▼▼▼

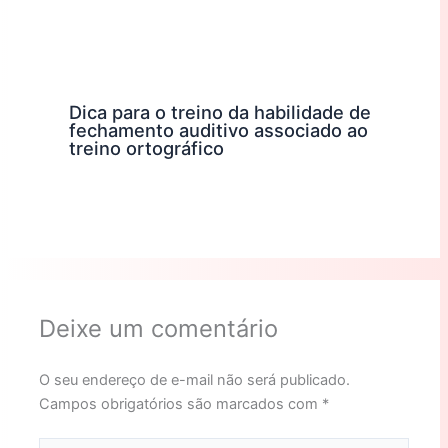
Dica para o treino da habilidade de
fechamento auditivo associado ao
treino ortográfico
Deixe um comentário
O seu endereço de e-mail não será publicado.
Campos obrigatórios são marcados com
*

▲▲▲

**Try it:** The lines from the one holding "fechamento auditivo associado ao" through the end of the listing above are to be written out exactly, both ends included, and no others.

**Exercise result:**
fechamento auditivo associado ao
treino ortográfico
Deixe um comentário
O seu endereço de e-mail não será publicado.
Campos obrigatórios são marcados com
*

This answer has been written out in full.